PROBLEM TO WORK ON:
Using the records below, quote only the span that opens with the line containing "por medios electrónicos, esto" and closes with the line containing "d) La identificación, dirección física o", exactly and inclusively.

GIVEN DATA:

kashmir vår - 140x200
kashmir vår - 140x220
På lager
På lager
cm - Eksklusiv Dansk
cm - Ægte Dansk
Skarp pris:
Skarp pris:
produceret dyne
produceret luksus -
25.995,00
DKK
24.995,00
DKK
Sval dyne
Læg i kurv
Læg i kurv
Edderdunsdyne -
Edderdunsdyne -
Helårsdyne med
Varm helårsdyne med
==
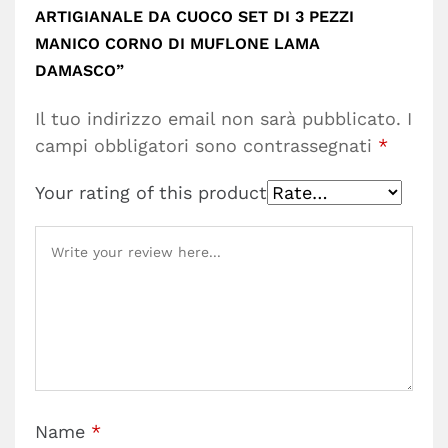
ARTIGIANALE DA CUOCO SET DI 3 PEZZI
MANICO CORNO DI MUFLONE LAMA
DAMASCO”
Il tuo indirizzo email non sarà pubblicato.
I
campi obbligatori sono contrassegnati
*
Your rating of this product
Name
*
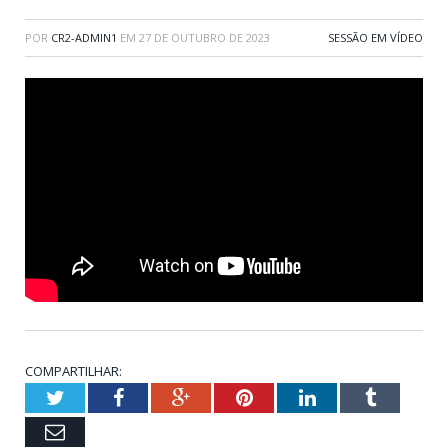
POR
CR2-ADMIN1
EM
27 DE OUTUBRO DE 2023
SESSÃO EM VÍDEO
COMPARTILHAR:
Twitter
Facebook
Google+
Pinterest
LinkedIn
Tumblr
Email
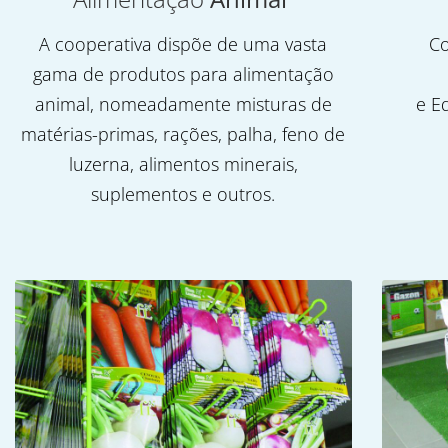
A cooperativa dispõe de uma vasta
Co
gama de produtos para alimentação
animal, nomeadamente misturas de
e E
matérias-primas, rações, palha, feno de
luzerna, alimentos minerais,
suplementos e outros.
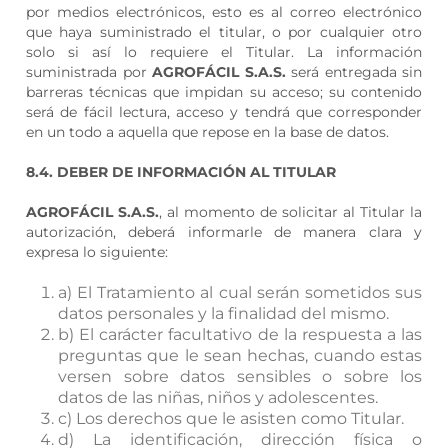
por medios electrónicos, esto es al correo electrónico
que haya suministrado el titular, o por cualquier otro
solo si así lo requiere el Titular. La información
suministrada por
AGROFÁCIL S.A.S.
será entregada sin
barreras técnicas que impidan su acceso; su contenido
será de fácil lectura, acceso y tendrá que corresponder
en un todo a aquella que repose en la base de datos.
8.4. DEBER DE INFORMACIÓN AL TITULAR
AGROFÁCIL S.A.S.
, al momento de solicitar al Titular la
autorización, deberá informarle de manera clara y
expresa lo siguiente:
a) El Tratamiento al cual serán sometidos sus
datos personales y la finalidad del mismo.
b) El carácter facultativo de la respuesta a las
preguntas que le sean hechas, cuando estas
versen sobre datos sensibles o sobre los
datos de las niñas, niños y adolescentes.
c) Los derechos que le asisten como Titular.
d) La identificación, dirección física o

TASK OUTPUT:
por medios electrónicos, esto es al correo electrónico
que haya suministrado el titular, o por cualquier otro
solo si así lo requiere el Titular. La información
suministrada por
AGROFÁCIL S.A.S.
será entregada sin
barreras técnicas que impidan su acceso; su contenido
será de fácil lectura, acceso y tendrá que corresponder
en un todo a aquella que repose en la base de datos.
8.4. DEBER DE INFORMACIÓN AL TITULAR
AGROFÁCIL S.A.S.
, al momento de solicitar al Titular la
autorización, deberá informarle de manera clara y
expresa lo siguiente:
a) El Tratamiento al cual serán sometidos sus
datos personales y la finalidad del mismo.
b) El carácter facultativo de la respuesta a las
preguntas que le sean hechas, cuando estas
versen sobre datos sensibles o sobre los
datos de las niñas, niños y adolescentes.
c) Los derechos que le asisten como Titular.
d) La identificación, dirección física o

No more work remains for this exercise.